Emile De Visscher, Petrification machine, 2018. Credits: Hands Studio.

Emile De Visscher’s work focuses on the invention of local manufacturing processes. The aim of his research is twofold: it allows to imagine and set up new territorialized, shared and open production networks, but it also attempts to question our relationship to techniques, technologies and materials, by imagining processes for their performative and symbolic potential.
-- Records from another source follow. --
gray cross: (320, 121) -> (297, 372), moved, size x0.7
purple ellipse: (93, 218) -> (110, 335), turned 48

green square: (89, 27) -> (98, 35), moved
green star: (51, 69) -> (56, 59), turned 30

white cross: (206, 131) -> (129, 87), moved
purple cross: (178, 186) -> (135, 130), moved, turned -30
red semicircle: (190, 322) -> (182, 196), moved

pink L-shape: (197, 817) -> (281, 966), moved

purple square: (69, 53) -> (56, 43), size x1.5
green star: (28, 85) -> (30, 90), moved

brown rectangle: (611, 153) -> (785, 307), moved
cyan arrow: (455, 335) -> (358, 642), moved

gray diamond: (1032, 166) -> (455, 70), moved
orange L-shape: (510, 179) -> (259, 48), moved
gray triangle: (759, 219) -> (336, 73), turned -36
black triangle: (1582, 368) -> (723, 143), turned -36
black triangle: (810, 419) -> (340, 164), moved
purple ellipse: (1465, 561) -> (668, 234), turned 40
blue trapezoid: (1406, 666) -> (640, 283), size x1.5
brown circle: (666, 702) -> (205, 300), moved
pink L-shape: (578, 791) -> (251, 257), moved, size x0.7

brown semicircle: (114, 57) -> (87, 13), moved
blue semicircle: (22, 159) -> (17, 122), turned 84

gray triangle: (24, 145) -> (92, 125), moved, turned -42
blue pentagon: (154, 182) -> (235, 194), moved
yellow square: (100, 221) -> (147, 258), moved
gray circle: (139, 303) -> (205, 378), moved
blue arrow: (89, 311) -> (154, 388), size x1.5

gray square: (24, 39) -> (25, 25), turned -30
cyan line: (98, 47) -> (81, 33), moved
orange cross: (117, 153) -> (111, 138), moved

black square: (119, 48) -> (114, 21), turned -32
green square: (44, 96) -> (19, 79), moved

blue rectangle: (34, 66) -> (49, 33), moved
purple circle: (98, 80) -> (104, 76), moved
Addressing for example waste (Polyfloss, 2012), the relationship to speed (Pearling, 2012) or to carbon (Petrification, 2018), it seeks not only to propose solutions but also to question our Western conceptions of productivity, nature or crafts. If the current environmental crisis requires to reconsider collectively our material production’s impacts and issues, how can we create manufacturing processes able to engage and mobilise? How to make the making a public thing? How to create graspable technologies, both in a practical and cognitive sense?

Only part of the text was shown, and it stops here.